What are the symptoms of cerebral hepatorenal syndrome?

summary

There is no definite answer to the cause of the disease. Some scientists believe that the brain liver kidney syndrome is caused by placental iron transport dysfunction. Brain liver kidney syndrome is a serious congenital disease, patients are generally born with alcohol, and generally 3-6 months patients may die, there is no effective method to treat brain liver kidney syndrome, the hospital will generally take supportive treatment. Let's take a look at the following.

What are the symptoms of cerebral hepatorenal syndrome?

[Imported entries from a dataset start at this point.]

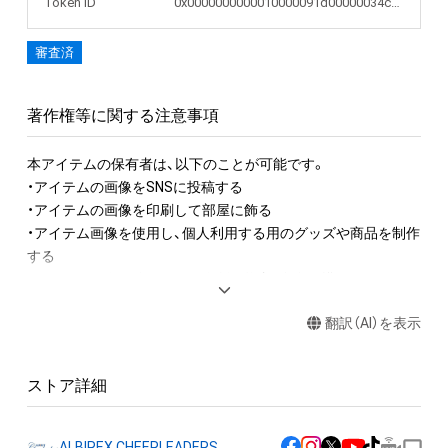
Token ID
0x0000000000010000091d00000034cd72
審査済
著作権等に関する注意事項
本アイテムの保有者は、以下のことが可能です。

・アイテムの画像をSNSに投稿する

・アイテムの画像を印刷して部屋に飾る

・アイテム画像を使用し、個人利用する用のグッズや商品を制作
する

・アイテム画像を使用した二次創作物（ご自身で描いたイラスト
など）を作成する

翻訳（AI）を表示
アイテムに関する注意事項

・本アイテムに関する創作物(画像および映像、音楽、商標または
ストア詳細
ロゴ等を含みますがこれらに限られません。)にかかる知的財産
権(著作権、特許権、実用新案権、商標権、意匠権その他の知的財
産権(それらの権利を取得し、又はそれらの権利につき登録等を
ALBIREX CHEERLEADERS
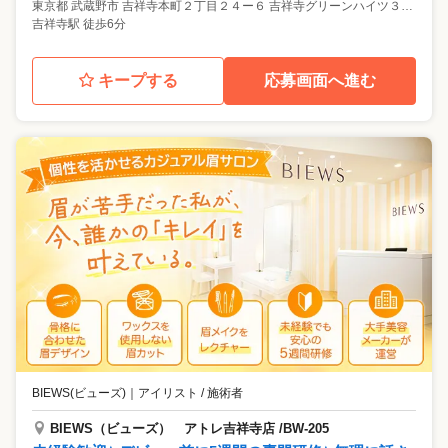
東京都
武蔵野市
吉祥寺本町２丁目２４ー６ 吉祥寺グリーンハイツ３０６
吉祥寺駅 徒歩6分
キープする
応募画面へ進む
BIEWS(ビューズ)
｜
アイリスト / 施術者
BIEWS（ビューズ） アトレ吉祥寺店 /BW-205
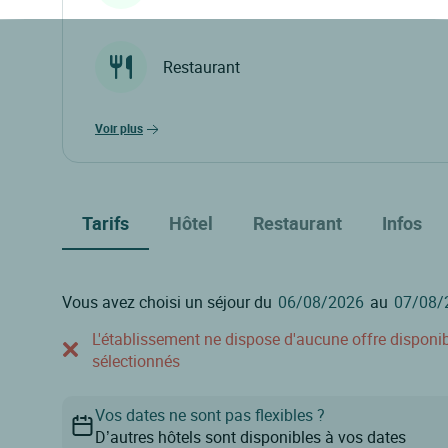
Restaurant
voir plus
Tarifs
Hôtel
Restaurant
Infos
Vous avez choisi un séjour du
au
L'établissement ne dispose d'aucune offre disponible
sélectionnés
Vos dates ne sont pas flexibles ?
D’autres hôtels sont disponibles à vos dates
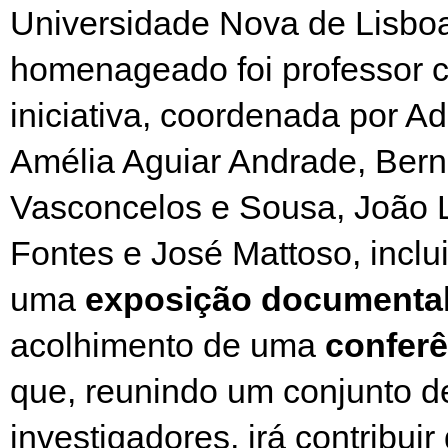
Universidade Nova de Lisboa,
homenageado foi professor c
iniciativa, coordenada por A
Amélia Aguiar Andrade, Ber
Vasconcelos e Sousa, João L
Fontes e José Mattoso, inclui
uma
exposição documenta
acolhimento de uma
conferê
que, reunindo um conjunto d
investigadores, irá contribuir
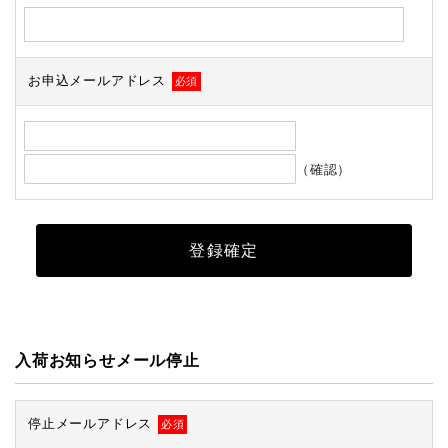
お申込メールアドレス
必須
（確認）
入荷お知らせメール停止
停止メールアドレス
必須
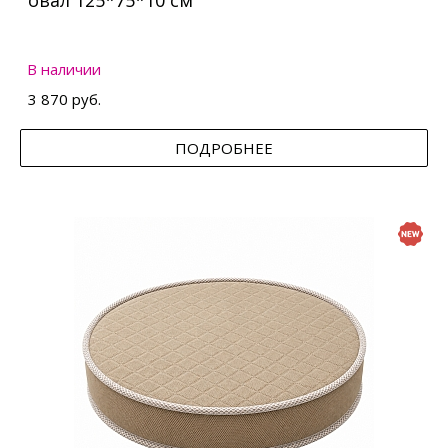
овал 125*75*10 см
В наличии
3 870 руб.
ПОДРОБНЕЕ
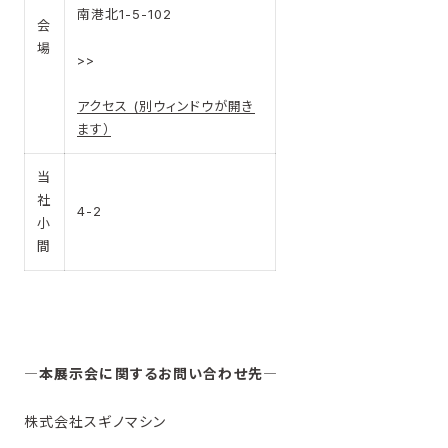
南港北1-5-102
会
場
>>
アクセス (別ウィンドウが開き
ます）
当
社
4-2
小
間
―本展示会に関するお問い合わせ先―
株式会社スギノマシン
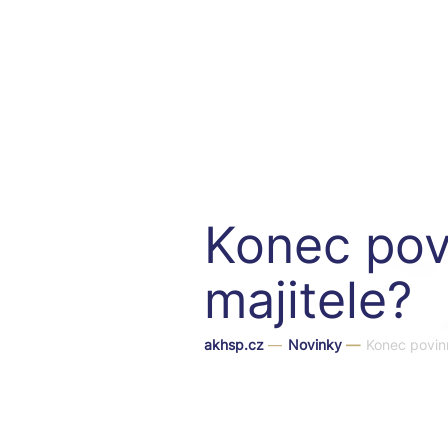
Konec pov
majitele?
akhsp.cz
—
Novinky
—
Konec povinn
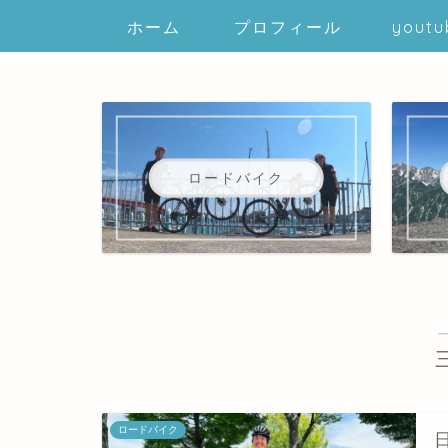
ホーム
プロフィール
youtu
ロードバイク
ロードバイク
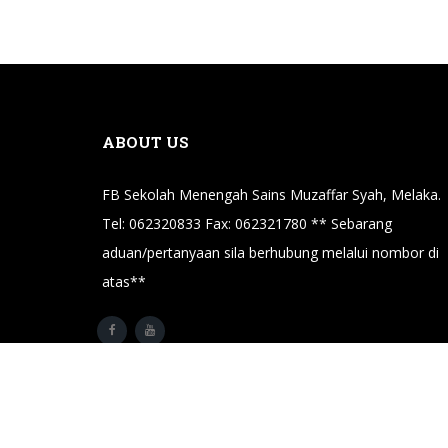
ABOUT US
FB Sekolah Menengah Sains Muzaffar Syah, Melaka.
Tel: 062320833 Fax: 062321780 ** Sebarang
aduan/pertanyaan sila berhubung melalui nombor di
atas**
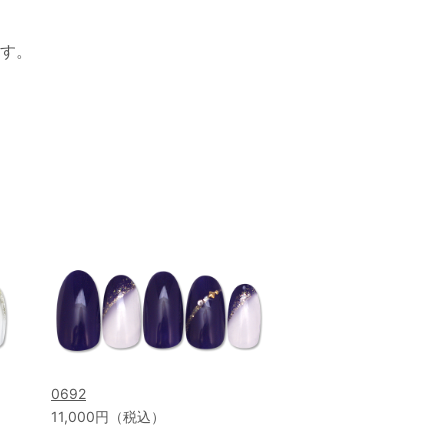
す。
0692
11,000円（税込）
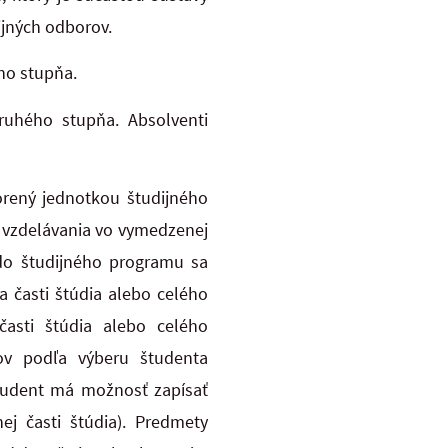
ijných odborov.
ho stupňa.
ruhého stupňa. Absolventi
orený jednotkou študijného
 vzdelávania vo vymedzenej
 do študijného programu sa
 časti štúdia alebo celého
časti štúdia alebo celého
ov podľa výberu študenta
študent má možnosť zapísať
ej časti štúdia). Predmety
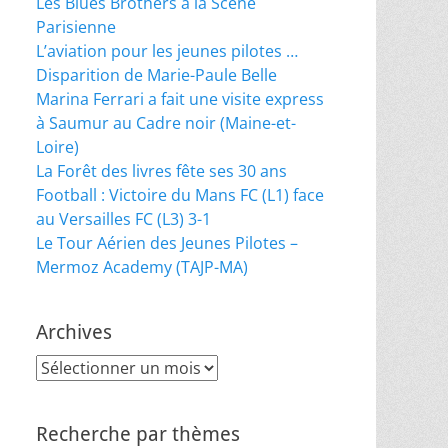
Les Blues Brothers à la Scène
Parisienne
L’aviation pour les jeunes pilotes …
Disparition de Marie-Paule Belle
Marina Ferrari a fait une visite express
à Saumur au Cadre noir (Maine-et-
Loire)
La Forêt des livres fête ses 30 ans
Football : Victoire du Mans FC (L1) face
s souvent avec le premier jour de l'été dans l'hém
au Versailles FC (L3) 3-1
Le Tour Aérien des Jeunes Pilotes –
it alors pour France Musique1. Cohen proposait pou
Mermoz Academy (TAJP-MA)
se la « Fête de la Musique et de la Jeunesse » pou
Archives
lle est reprise dans 110 pays sur les cinq contine
Archives
usicale

Recherche par thèmes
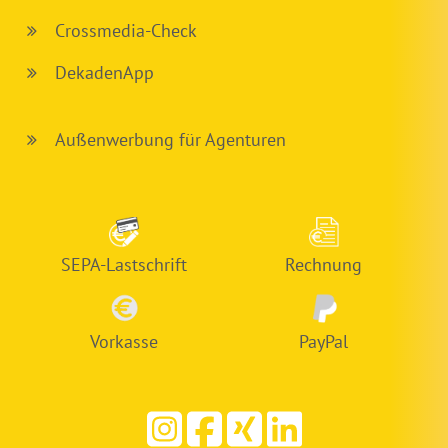
Crossmedia-Check
DekadenApp
Außenwerbung für Agenturen
SEPA-Lastschrift
Rechnung
Vorkasse
PayPal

First, the symptoms of brain liver kidney syndrome are very obvious. First, the patient's face will appear distortion, different from ordinary people, ears will grow deformity, forehead bulge, eyes will appear swelling, accompanied by cataract. After the patient was born, the head deformity is likely to suffer from brain liver kidney syndrome.

Second: the patient's body shape is abnormal, the body will also appear lesions. Patients with cerebral hepatorenal syndrome will suffer from nervous body weakness after birth, the whole body locked together, convulsions, often unconscious body spasms. Patients have these phenomena, it is best to ask the attending doctor in time for treatment.

Third: Patients with brain, liver and kidney syndrome can only survive for 3-6 months. During this period, the growth of patients is slower than that of normal people, dysplasia, examination also found that the liver becomes larger, cartilage calcification occurs, and there will be proteinuria and hematuria on weekdays. Brain, liver and kidney syndrome is a serious congenital disease.

matters needing attention

Because the brain liver kidney syndrome is a congenital chromosomal disease, the current medical technology has no effective preventive measures. Cerebro hepatorenal syndrome can only use liquid and semi liquid food, try not to eat food that is not easy to chew.